### DIRECTIONS
In the listing below, find the line containing "miało na celu" and the line containing "wnikliwe spojrzenie na". Repeat exactly those two lines and every line between them, nothing more.
___ EXTRACTED RECORDS
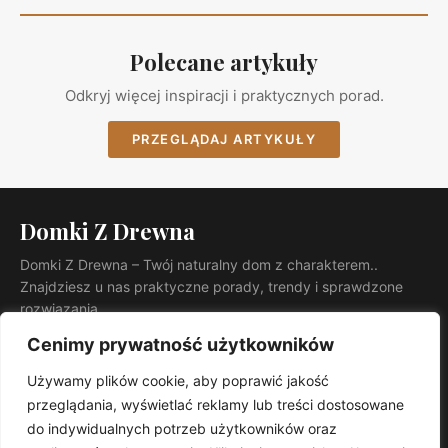
Polecane artykuły
Odkryj więcej inspiracji i praktycznych porad.
PRZEGLĄDAJ ARTYKUŁY
Domki Z Drewna
Domki Z Drewna – Twój naturalny dom z charakterem..
Znajdziesz u nas praktyczne porady, trendy i sprawdzone
rozwiązania.
KATEGORIE
Cenimy prywatność użytkowników
Ogród
Używamy plików cookie, aby poprawić jakość
INFORMACJE
przeglądania, wyświetlać reklamy lub treści dostosowane
Kontakt
do indywidualnych potrzeb użytkowników oraz
Mapa witryny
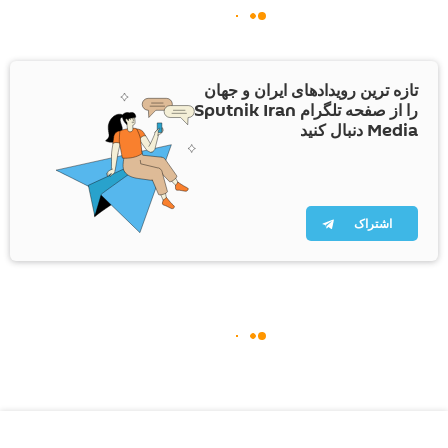
تازه ترین رویدادهای ایران و جهان
را از صفحه تلگرام Sputnik Iran
Media دنبال کنید
اشتراک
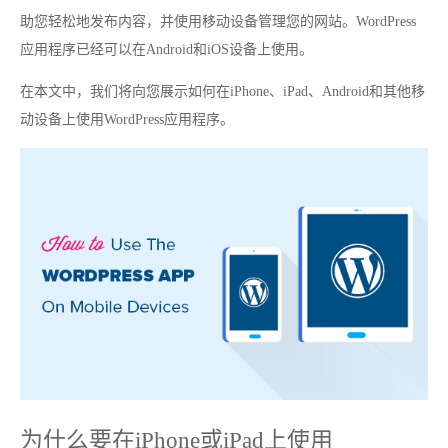
助您轻松地发布内容，并使用移动设备管理您的网站。WordPress
应用程序已经可以在Android和iOS设备上使用。
在本文中，我们将向您展示如何在iPhone、iPad、Android和其他移
动设备上使用WordPress应用程序。
为什么要在iPhone或iPad上使用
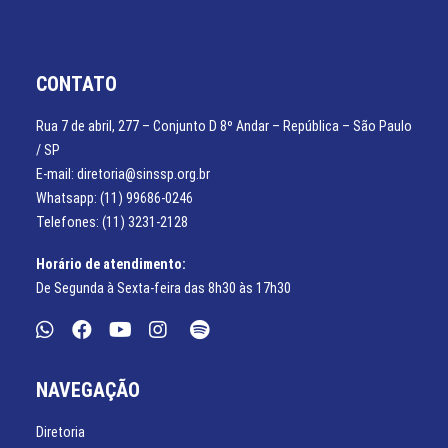
CONTATO
Rua 7 de abril, 277 – Conjunto D 8º Andar – República – São Paulo
/ SP
E-mail: diretoria@sinssp.org.br
Whatsapp: (11) 99686-0246
Telefones: (11) 3231-2128
Horário de atendimento:
De Segunda à Sexta-feira das 8h30 às 17h30
NAVEGAÇÃO
Diretoria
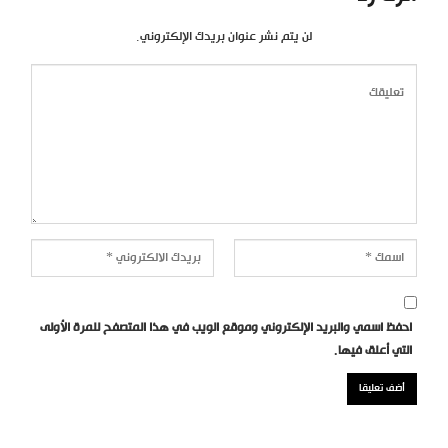
لن يتم نشر عنوان بريدك الإلكتروني.
احفظ اسمي والبريد الإلكتروني وموقع الويب في هذا المتصفح للمرة الأولى
التي أعلق فيها.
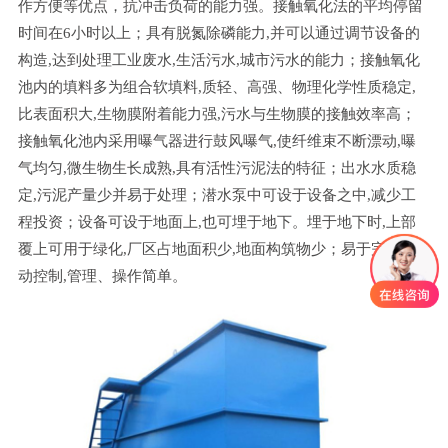
作方便等优点，抗冲击负荷的能力强。接触氧化法的平均停留
时间在6小时以上；具有脱氮除磷能力,并可以通过调节设备的
构造,达到处理工业废水,生活污水,城市污水的能力；接触氧化
池内的填料多为组合软填料,质轻、高强、物理化学性质稳定,
比表面积大,生物膜附着能力强,污水与生物膜的接触效率高；
接触氧化池内采用曝气器进行鼓风曝气,使纤维束不断漂动,曝
气均匀,微生物生长成熟,具有活性污泥法的特征；出水水质稳
定,污泥产量少并易于处理；潜水泵中可设于设备之中,减少工
程投资；设备可设于地面上,也可埋于地下。埋于地下时,上部
覆上可用于绿化,厂区占地面积少,地面构筑物少；易于完成自
动控制,管理、操作简单。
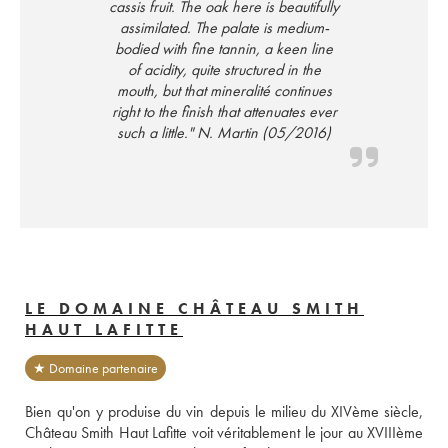
cassis fruit. The oak here is beautifully
assimilated. The palate is medium-
bodied with fine tannin, a keen line
of acidity, quite structured in the
mouth, but that mineralité continues
right to the finish that attenuates ever
such a little." N. Martin (05/2016)
LE DOMAINE CHÂTEAU SMITH
HAUT LAFITTE
★ Domaine partenaire
Bien qu'on y produise du vin depuis le milieu du XIVème siècle, 
Château Smith Haut Lafitte voit véritablement le jour au XVIIIème 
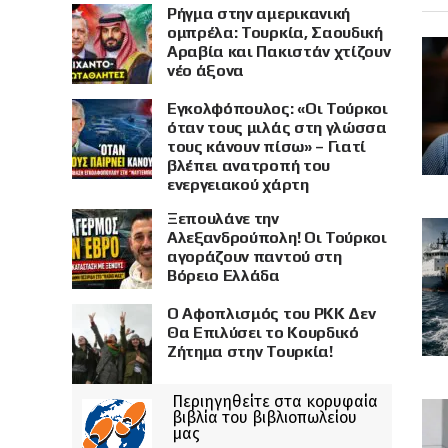
Ρήγμα στην αμερικανική
ομπρέλα: Τουρκία, Σαουδική
Αραβία και Πακιστάν χτίζουν
νέο άξονα
Εγκολφόπουλος: «Οι Τούρκοι
όταν τους μιλάς στη γλώσσα
τους κάνουν πίσω» – Γιατί
βλέπει ανατροπή του
ενεργειακού χάρτη
Ξεπουλάνε την
Αλεξανδρούπολη! Οι Τούρκοι
αγοράζουν παντού στη
Βόρειο Ελλάδα
Ο Αφοπλισμός του PKK Δεν
Θα Επιλύσει το Κουρδικό
Ζήτημα στην Τουρκία!
Περιηγηθείτε στα κορυφαία
βιβλία του βιβλιοπωλείου
μας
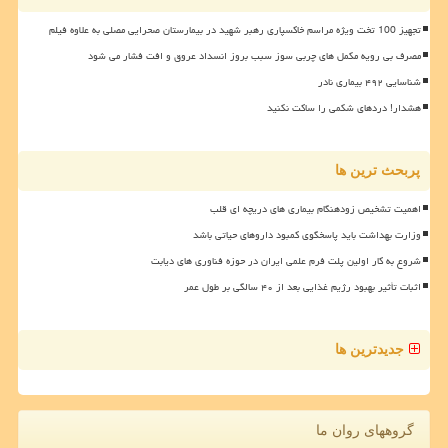
تجهیز 100 تخت ویژه مراسم خاکسپاری رهبر شهید در بیمارستان صحرایی مصلی به علاوه فیلم
مصرف بی رویه مکمل های چربی سوز سبب بروز انسداد عروق و افت فشار می شود
شناسایی ۴۹۲ بیماری نادر
هشدار! دردهای شکمی را ساکت نکنید
پربحث ترین ها
اهمیت تشخیص زودهنگام بیماری های دریچه ای قلب
وزارت بهداشت باید پاسخگوی کمبود داروهای حیاتی باشد
شروع به کار اولین پلت فرم علمی ایران در حوزه فناوری های دیابت
اثبات تأثیر بهبود رژیم غذایی بعد از ۴۰ سالگی بر طول عمر
جدیدترین ها
گروههای روان ما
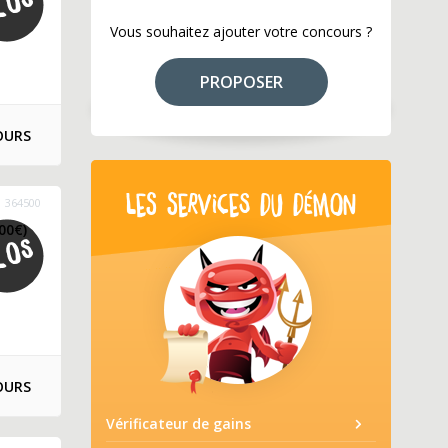
Vous souhaitez ajouter votre concours ?
PROPOSER
OURS
LES SERVICES DU DÉMON
364500
00€)
OURS
Vérificateur de gains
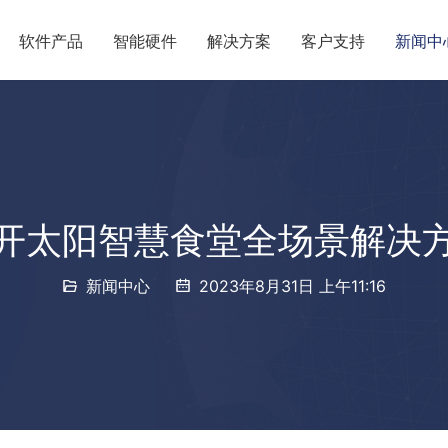
软件产品
智能硬件
解决方案
客户支持
新闻中
开太阳智慧食堂全场景解决
新闻中心
2023年8月31日 上午11:16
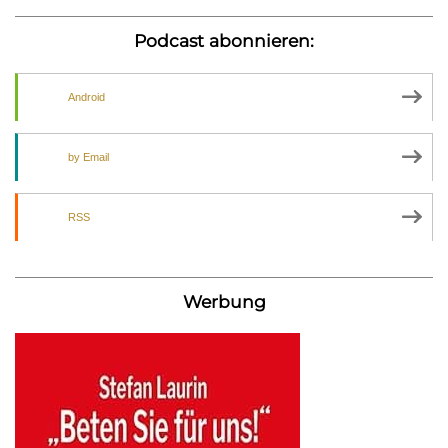
Podcast abonnieren:
Android
by Email
RSS
Werbung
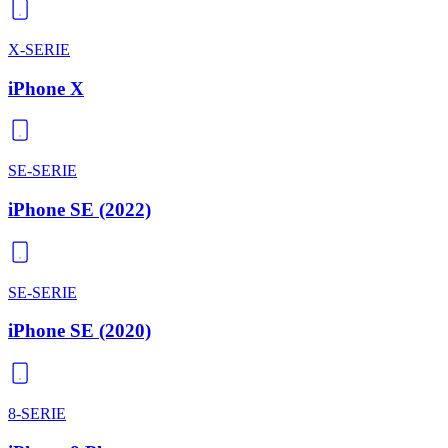
X-SERIE
iPhone X
SE-SERIE
iPhone SE (2022)
SE-SERIE
iPhone SE (2020)
8-SERIE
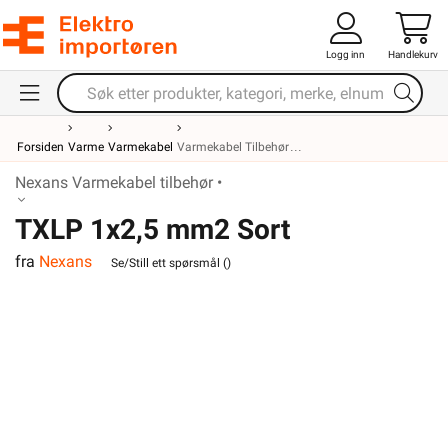
Logg inn
Handlekurv
Forsiden
Varme
Varmekabel
Varmekabel Tilbehør
Nexans Varmekabel tilbehør •
TXLP 1x2,5 mm2 Sort
fra
Nexans
Tilledning
Se/Still ett spørsmål (
)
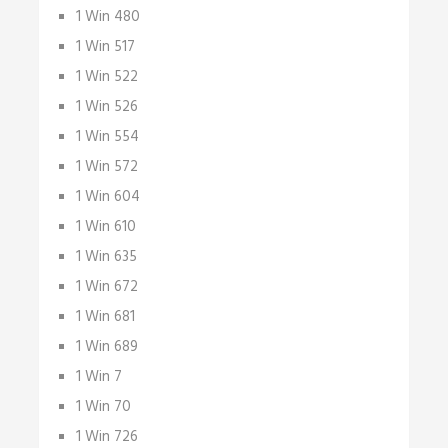
1 Win 480
1 Win 517
1 Win 522
1 Win 526
1 Win 554
1 Win 572
1 Win 604
1 Win 610
1 Win 635
1 Win 672
1 Win 681
1 Win 689
1 Win 7
1 Win 70
1 Win 726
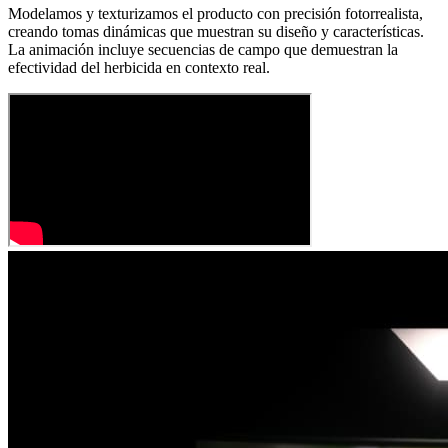
Modelamos y texturizamos el producto con precisión fotorrealista,
creando tomas dinámicas que muestran su diseño y características.
La animación incluye secuencias de campo que demuestran la
efectividad del herbicida en contexto real.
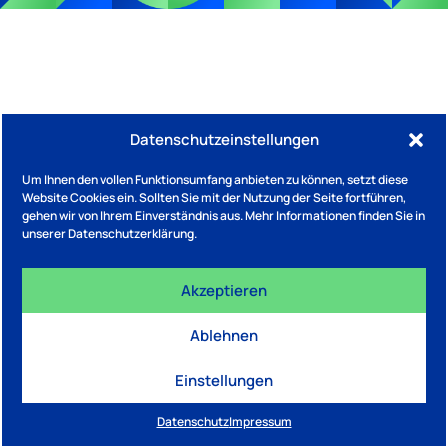
Datenschutzeinstellungen
Um Ihnen den vollen Funktionsumfang anbieten zu können, setzt diese
Website Cookies ein. Sollten Sie mit der Nutzung der Seite fortführen,
gehen wir von Ihrem Einverständnis aus. Mehr Informationen finden Sie in
unserer Datenschutzerklärung.
Akzeptieren
Ablehnen
Einstellungen
Datenschutz
Impressum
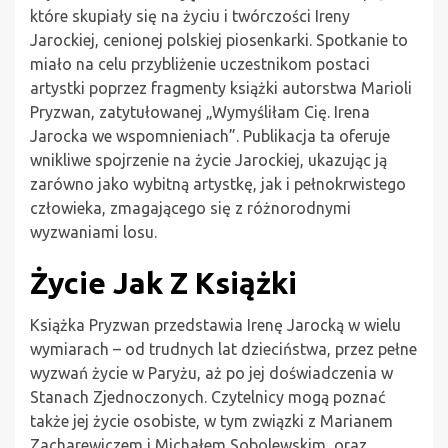
które skupiały się na życiu i twórczości Ireny
Jarockiej, cenionej polskiej piosenkarki. Spotkanie to
miało na celu przybliżenie uczestnikom postaci
artystki poprzez fragmenty książki autorstwa Marioli
Pryzwan, zatytułowanej „Wymyśliłam Cię. Irena
Jarocka we wspomnieniach”. Publikacja ta oferuje
wnikliwe spojrzenie na życie Jarockiej, ukazując ją
zarówno jako wybitną artystkę, jak i pełnokrwistego
człowieka, zmagającego się z różnorodnymi
wyzwaniami losu.
Życie Jak Z Książki
Książka Pryzwan przedstawia Irenę Jarocką w wielu
wymiarach – od trudnych lat dzieciństwa, przez pełne
wyzwań życie w Paryżu, aż po jej doświadczenia w
Stanach Zjednoczonych. Czytelnicy mogą poznać
także jej życie osobiste, w tym związki z Marianem
Zacharewiczem i Michałem Sobolewskim, oraz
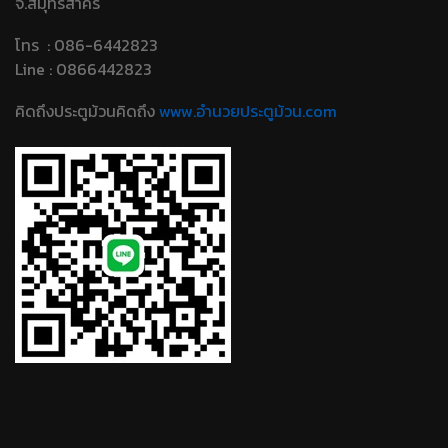
จ.สมุทรสาคร
โทร : 086-6442823
Line : 0866442823
คิดถึงประตูม้วนคิดถึง
www.อํานวยประตูม้วน.com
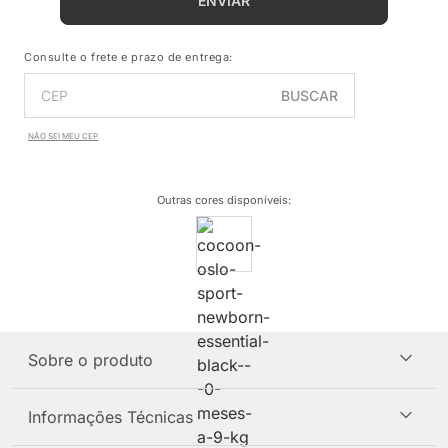
ENVIAR
Consulte o frete e prazo de entrega:
BUSCAR
NÃO SEI MEU CEP
Outras cores disponíveis
:
Sobre o produto
Informações Técnicas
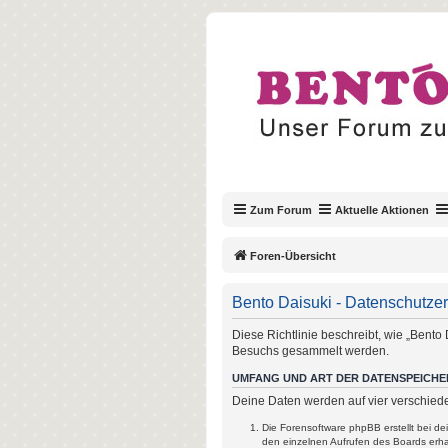
Zum Forum
Aktuelle Aktionen
Foren-Übersicht
Bento Daisuki - Datenschutze
Diese Richtlinie beschreibt, wie „Bento
Besuchs gesammelt werden.
UMFANG UND ART DER DATENSPEICH
Deine Daten werden auf vier verschied
Die Forensoftware phpBB erstellt bei d
den einzelnen Aufrufen des Boards erhal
______
### REPLY TO THE TASK
miało na celu przybliżenie uczestnikom postaci
artystki poprzez fragmenty książki autorstwa Marioli
Pryzwan, zatytułowanej „Wymyśliłam Cię. Irena
Jarocka we wspomnieniach”. Publikacja ta oferuje
wnikliwe spojrzenie na życie Jarockiej, ukazując ją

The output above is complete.